TÜİK vasıtası ile düşük gösterilen sanal rakamlara rağmen resmi enflasyonun %73,5, gıda enflasyonunun %91, ulaştırma enflasyonunun ise % 108 ile son 24 yılın en yüksek noktasına çıktığını belirten Veldet, siyasal iktidarın ısrarla sürdürdüğü yanlış ekonomi politikalarının sorumluluğunu almadığını söyledi. 
İktidar temsilcilerinin rekor kırıyor dedikleri ülkelerde enflasyonun bizdekinin sekizde biri civarında seyrettiğini kaydeden Veldet, “Ama ülkemiz dünya yüksek enflasyon sıralamasında ilk altıya kadar yükselmiş bulunuyor. Enflasyonda OECD üyesi 36 ülke içinde en yakın rakibimize dört kat fark atarak açık ara lider konumuma yerleştik.  
Bizim her gün çarşıda, pazarda, mutfakta yaşadığımız gerçek enflasyon ise TÜİK resmi enflasyonun en az iki katına ulaştı” dedi. 

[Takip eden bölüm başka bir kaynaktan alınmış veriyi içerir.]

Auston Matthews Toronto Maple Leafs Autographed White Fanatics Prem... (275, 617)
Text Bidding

%1’lik kesimin yani patronların, sermayedarların, zenginlerin çıkarlarını korumak, onların servetlerini artırmak pahasına faturanın yıllardır % 99’luk kesime kesildiğini söyleyen Veldet, açıklamasının devamında şunları söyledi:
“Zenginden daha az, yoksuldan daha çok almaya dayalı adaletsiz vergi düzeni ile fatura hep bize kesildi. 
Bizden alınan vergilerin bize değil patronların, sermayenin kasasına teşvik, vergi, affı, vergi indirimi olarak aktarılmasına dayalı bu düzende fatura hep bize kesildi. 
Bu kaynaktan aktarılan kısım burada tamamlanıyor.